------ Stored data ------

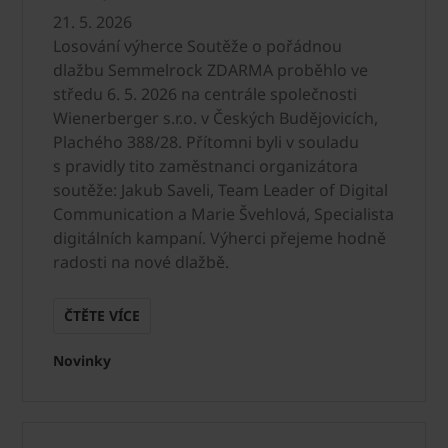
21. 5. 2026
Losování výherce Soutěže o pořádnou
dlažbu Semmelrock ZDARMA proběhlo ve
středu 6. 5. 2026 na centrále společnosti
Wienerberger s.r.o. v Českých Budějovicích,
Plachého 388/28. Přítomni byli v souladu
s pravidly tito zaměstnanci organizátora
soutěže: Jakub Saveli, Team Leader of Digital
Communication a Marie Švehlová, Specialista
digitálních kampaní. Výherci přejeme hodně
radosti na nové dlažbě.
ČTĚTE VÍCE
Novinky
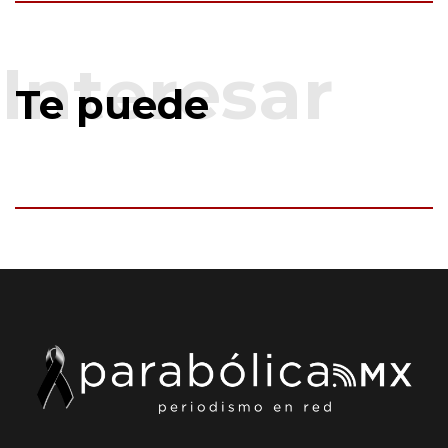
Te puede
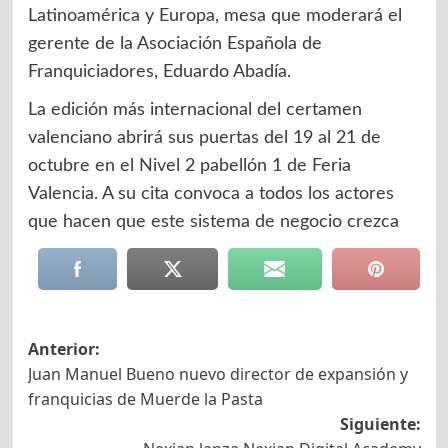
Latinoamérica y Europa, mesa que moderará el
gerente de la Asociación Española de
Franquiciadores, Eduardo Abadía.
La edición más internacional del certamen
valenciano abrirá sus puertas del 19 al 21 de
octubre en el Nivel 2 pabellón 1 de Feria
Valencia. A su cita convoca a todos los actores
que hacen que este sistema de negocio crezca
Navegación
Anterior:
Juan Manuel Bueno nuevo director de expansión y
de
franquicias de Muerde la Pasta
entradas
Siguiente:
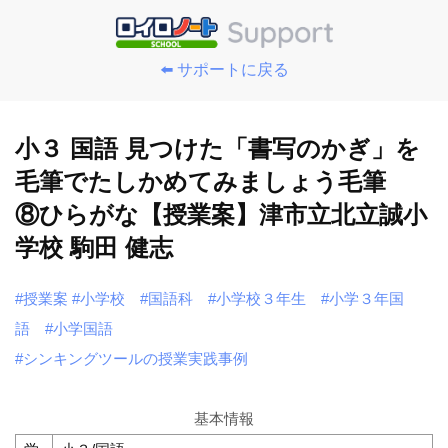
⬅️ サポートに戻る
小３ 国語 見つけた「書写のかぎ」を
毛筆でたしかめてみましょう毛筆
⑧ひらがな【授業案】津市立北立誠小
学校 駒田 健志
#授業案
#小学校
#国語科
#小学校３年生
#小学３年国
語
#小学国語
#シンキングツールの授業実践事例
基本情報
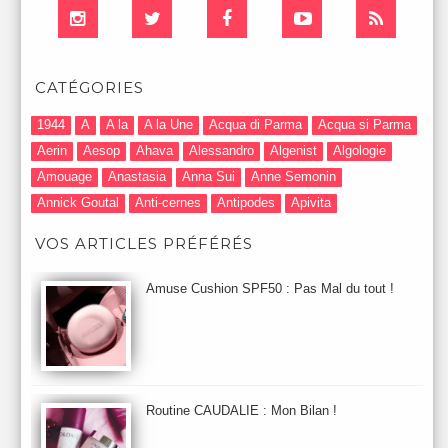
CATÉGORIES
1944
A
A la
A la Une
Acqua di Parma
Acqua si Parma
Aerin
Aesop
Ahava
Alessandro
Algenist
Algologie
Amouage
Anastasia
Anna Sui
Anne Semonin
Annick Goutal
Anti-cernes
Antipodes
Apivita
Après-Shampooing & Masque
Armani
Artdeco
Artis
VOS ARTICLES PRÉFÉRÉS
Astuces Maquillage
Atelier Cologne
Augustinus Bader
Aurelia London
Aurelia Probiotic
AUTOMNE 2012
Amuse Cushion SPF50 : Pas Mal du tout !
Automne 2013
Automne 2014
Aveda
Avene
Avène
Baija
Bain
Banc d'Essai
bareMinerals
Base
Bastide
BB et CC Crème
BDK
Beauty Battle
Beauty News
Beauty Relooking
Becca
Benefit
Bio Mécanique du Vieillissement
Bioderma
Bioeffect
Routine CAUDALIE : Mon Bilan !
Biolage
Biotherm
Bite Beauty
Blush
Bobbi Brown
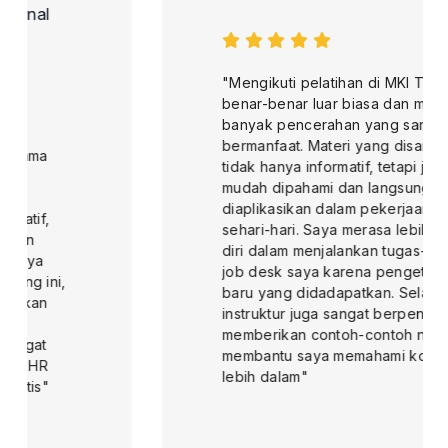
"Mengikuti pelatihan di MKI Training ini
benar-benar luar biasa dan memberikan
banyak pencerahan yang sangat
bermanfaat. Materi yang disampaikan
tidak hanya informatif, tetapi juga
mudah dipahami dan langsung dapat
diaplikasikan dalam pekerjaan saya
sehari-hari. Saya merasa lebih percaya
diri dalam menjalankan tugas-tugas di
job desk saya karena pengetahuan
baru yang didadapatkan. Selain itu,
instruktur juga sangat berpengalaman,
memberikan contoh-contoh nyata yang
membantu saya memahami konsep
lebih dalam"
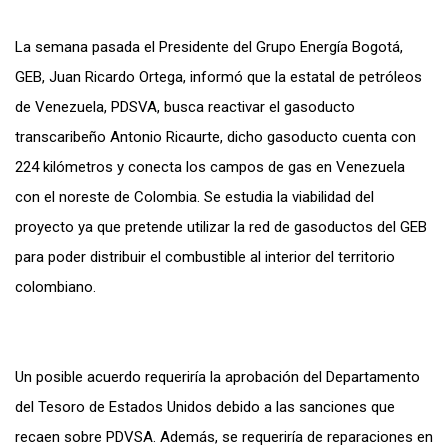
La semana pasada el Presidente del Grupo Energía Bogotá,
GEB, Juan Ricardo Ortega, informó que la estatal de petróleos
de Venezuela, PDSVA, busca reactivar el gasoducto
transcaribeño Antonio Ricaurte, dicho gasoducto cuenta con
224 kilómetros y conecta los campos de gas en Venezuela
con el noreste de Colombia. Se estudia la viabilidad del
proyecto ya que pretende utilizar la red de gasoductos del GEB
para poder distribuir el combustible al interior del territorio
colombiano.
Un posible acuerdo requeriría la aprobación del Departamento
del Tesoro de Estados Unidos debido a las sanciones que
recaen sobre PDVSA. Además, se requeriría de reparaciones en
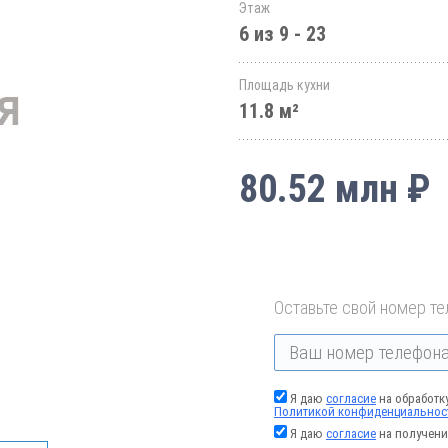
Этаж
6 из 9 - 23
Площадь кухни
11.8 м²
80.52 млн ₽
Оставьте свой номер те
Я даю
согласие
на обработк
Политикой конфиденциальнос
Я даю
согласие
на получени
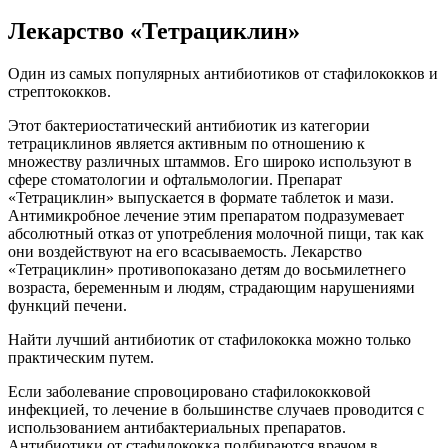
Лекарство «Тетрациклин»
Один из самых популярных антибиотиков от стафилококков и
стрептококков.
Этот бактериостатический антибиотик из категории
тетрациклинов является активным по отношению к
множеству различных штаммов. Его широко используют в
сфере стоматологии и офтальмологии. Препарат
«Тетрациклин» выпускается в формате таблеток и мази.
Антимикробное лечение этим препаратом подразумевает
абсолютный отказ от употребления молочной пищи, так как
они воздействуют на его всасываемость. Лекарство
«Тетрациклин» противопоказано детям до восьмилетнего
возраста, беременным и людям, страдающим нарушениями
функций печени.
Найти лучший антибиотик от стафилококка можно только
практическим путем.
Если заболевание спровоцировано стафилококковой
инфекцией, то лечение в большинстве случаев проводится с
использованием антибактериальных препаратов.
Антибиотики от стафилококка подбираются врачом в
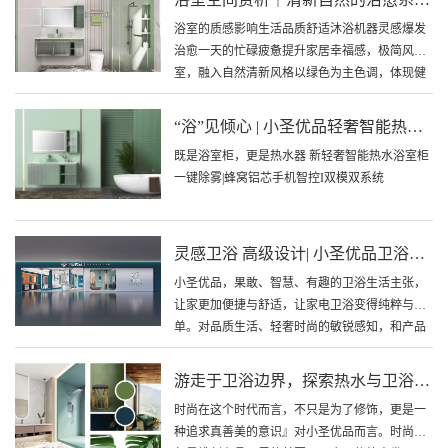
浴室的质感影响生活品质舒适沐浴机器灵感爆发
治愈一天的忙碌疲惫提升家居幸福感，极简风浴
室，融入自然清新风格以绿色为主色调，体现健
康用水的人居和谐极简产品线条设计，提高空间
质感
“浴”见倾心 | 小圣优品轻奢智能热水浴室柜
既是浴室柜，更是热水器 新轻奢智能热水浴室柜
一键除雾|蜂窝铝芯手机智控I双模双系统
灵感卫浴 高级设计| 小圣优品卫浴水空间概念专卖店新作上市
小圣优品，果敢、智慧、有趣的卫浴生活主张，
让家更加便捷与舒适，让家电卫浴变得纯粹与简
单。对品质生活、轻奢时尚的敏锐感知，和产品
本身的独到主张，以年轻、轻奢、时尚为主调
性。
游走于卫浴边界，探索热水与卫浴的无限可能
时尚在这个时代而言，不只是为了修饰，更是一
种追求真善美的意识』对小圣优品而言。时尚不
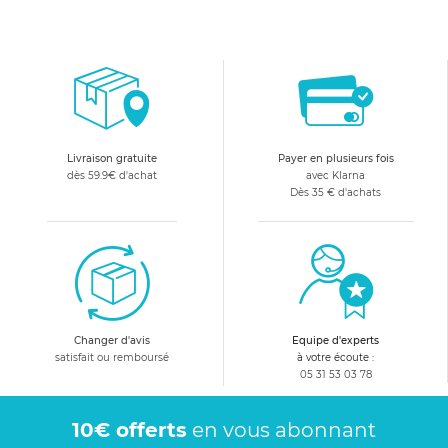
Livraison gratuite
Payer en plusieurs fois
dès 59.9€ d'achat
avec Klarna
Dès 35 € d'achats
Changer d'avis
Equipe d'experts
satisfait ou remboursé
à votre écoute :
05 31 53 03 78
10€ offerts
en vous abonnant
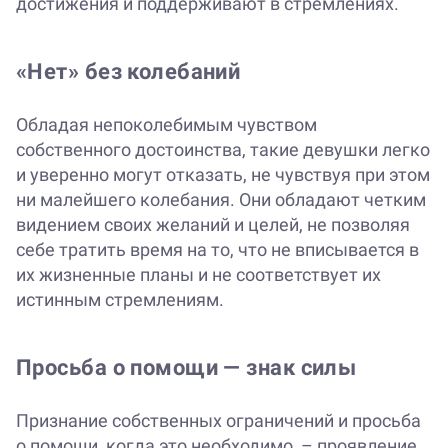
достижения и поддерживают в стремлениях.
«Нет» без колебаний
Обладая непоколебимым чувством
собственного достоинства, такие девушки легко
и уверенно могут отказать, не чувствуя при этом
ни малейшего колебания. Они обладают четким
видением своих желаний и целей, не позволяя
себе тратить время на то, что не вписывается в
их жизненные планы и не соответствует их
истинным стремлениям.
Просьба о помощи — знак силы
Признание собственных ограничений и просьба
о помощи, когда это необходимо, – проявление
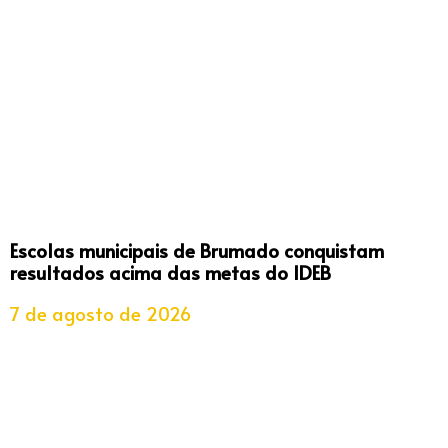
Escolas municipais de Brumado conquistam
resultados acima das metas do IDEB
7 de agosto de 2026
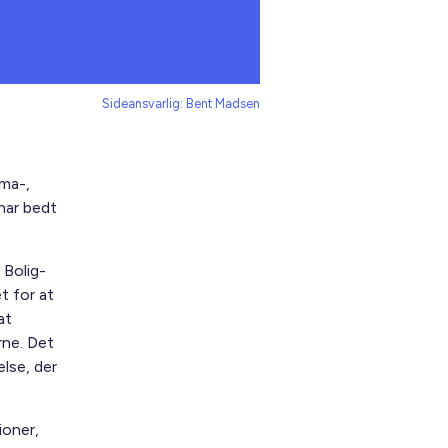
Sideansvarlig: Bent Madsen
ima-,
har bedt
 Bolig-
t for at
at
rne. Det
lse, der
ioner,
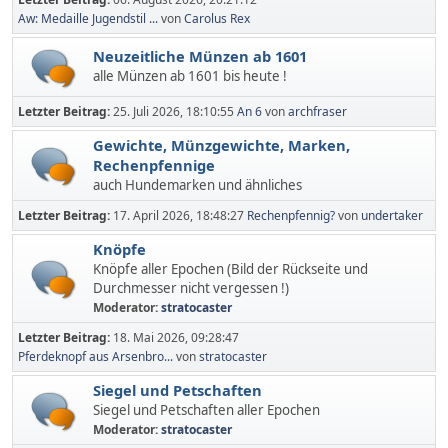
Aw: Medaille Jugendstil ...
von
Carolus Rex
Neuzeitliche Münzen ab 1601
alle Münzen ab 1601 bis heute !
Letzter Beitrag:
25. Juli 2026, 18:10:55
An 6
von
archfraser
Gewichte, Münzgewichte, Marken,
Rechenpfennige
auch Hundemarken und ähnliches
Letzter Beitrag:
17. April 2026, 18:48:27
Rechenpfennig?
von
undertaker
Knöpfe
Knöpfe aller Epochen (Bild der Rückseite und
Durchmesser nicht vergessen !)
Moderator:
stratocaster
Letzter Beitrag:
18. Mai 2026, 09:28:47
Pferdeknopf aus Arsenbro...
von
stratocaster
Siegel und Petschaften
Siegel und Petschaften aller Epochen
Moderator:
stratocaster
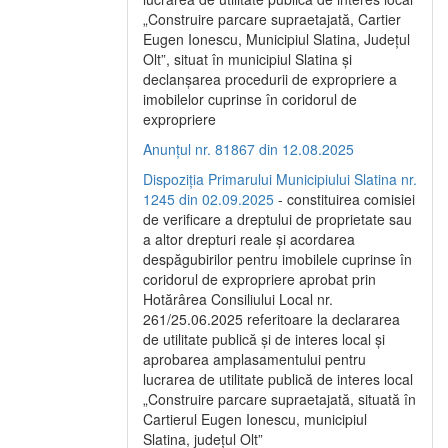
„Construire parcare supraetajată, Cartier
Eugen Ionescu, Municipiul Slatina, Județul
Olt”, situat în municipiul Slatina și
declanșarea procedurii de expropriere a
imobilelor cuprinse în coridorul de
expropriere
Anunțul nr. 81867 din 12.08.2025
Dispoziția Primarului Municipiului Slatina nr.
1245 din 02.09.2025
- constituirea comisiei
de verificare a dreptului de proprietate sau
a altor drepturi reale și acordarea
despăgubirilor pentru imobilele cuprinse în
coridorul de expropriere aprobat prin
Hotărârea Consiliului Local nr.
261/25.06.2025 referitoare la declararea
de utilitate publică și de interes local și
aprobarea amplasamentului pentru
lucrarea de utilitate publică de interes local
„Construire parcare supraetajată, situată în
Cartierul Eugen Ionescu, municipiul
Slatina, județul Olt”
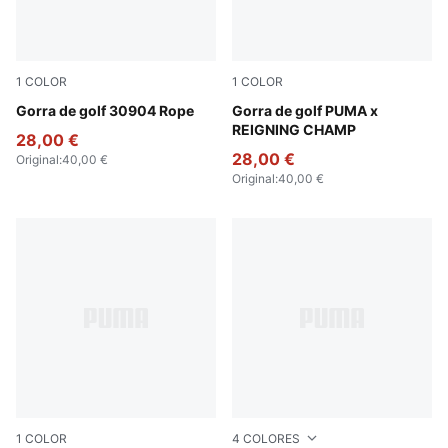
1
COLOR
1
COLOR
Luso Green
Gorra de golf 30904 Rope
Zen Blue
Gorra de golf PUMA x
REIGNING CHAMP
28,00 €
28,00 €
Original
:
40,00 €
Original
:
40,00 €
1
COLOR
4
COLORES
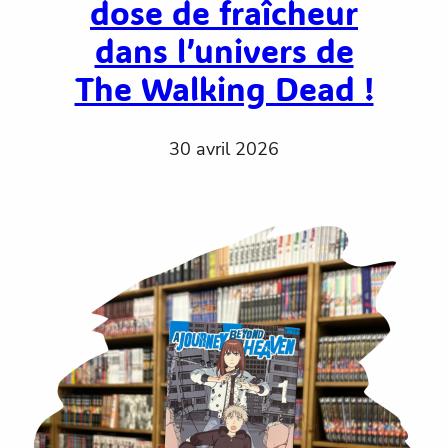
dose de fraîcheur
dans l’univers de
The Walking Dead !
30 avril 2026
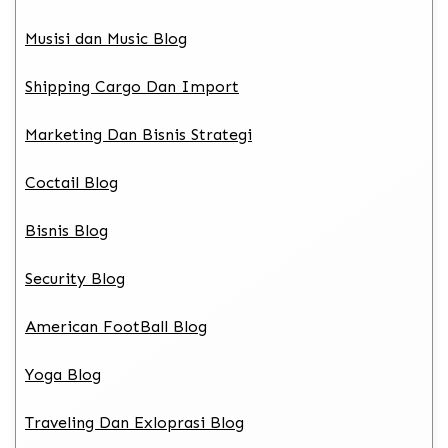
Musisi dan Music Blog
Shipping Cargo Dan Import
Marketing Dan Bisnis Strategi
Coctail Blog
Bisnis Blog
Security Blog
American FootBall Blog
Yoga Blog
Traveling Dan Exloprasi Blog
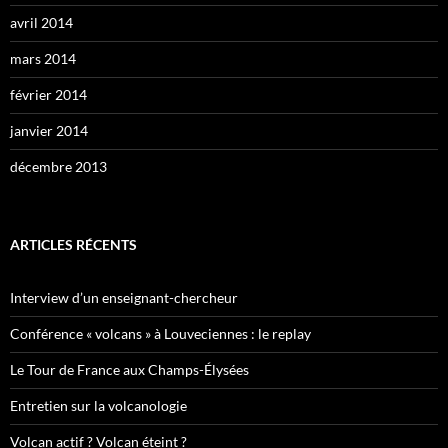
avril 2014
mars 2014
février 2014
janvier 2014
décembre 2013
ARTICLES RÉCENTS
Interview d’un enseignant-chercheur
Conférence « volcans » à Louveciennes : le replay
Le Tour de France aux Champs-Élysées
Entretien sur la volcanologie
Volcan actif ? Volcan éteint ?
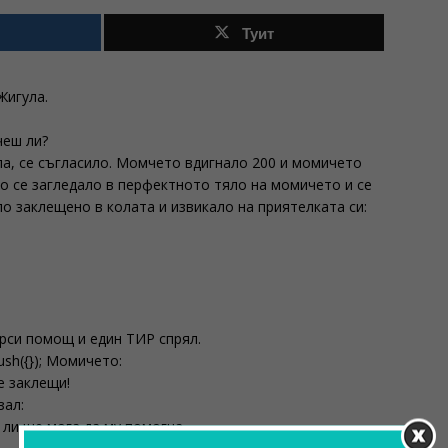
Туит
Жигула.
чеш ли?
а, се съгласило. Момчето вдигнало 200 и момичето
о се загледало в перфектното тяло на момичето и се
о заклещено в колата и извикало на приятелката си:
рси помощ и един ТИР спрял.
ush({}); Момичето:
е заклещи!
зал:
 ли ще мога да му помогна.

------

Task prompt: What should be set down is every line from the opening of the records through the line that contains "soutěže: Jakub Saveli, Team Leader of Digital", exactly, with pictures left out.

Completed task:
21. 5. 2026
Losování výherce Soutěže o pořádnou
dlažbu Semmelrock ZDARMA proběhlo ve
středu 6. 5. 2026 na centrále společnosti
Wienerberger s.r.o. v Českých Budějovicích,
Plachého 388/28. Přítomni byli v souladu
s pravidly tito zaměstnanci organizátora
soutěže: Jakub Saveli, Team Leader of Digital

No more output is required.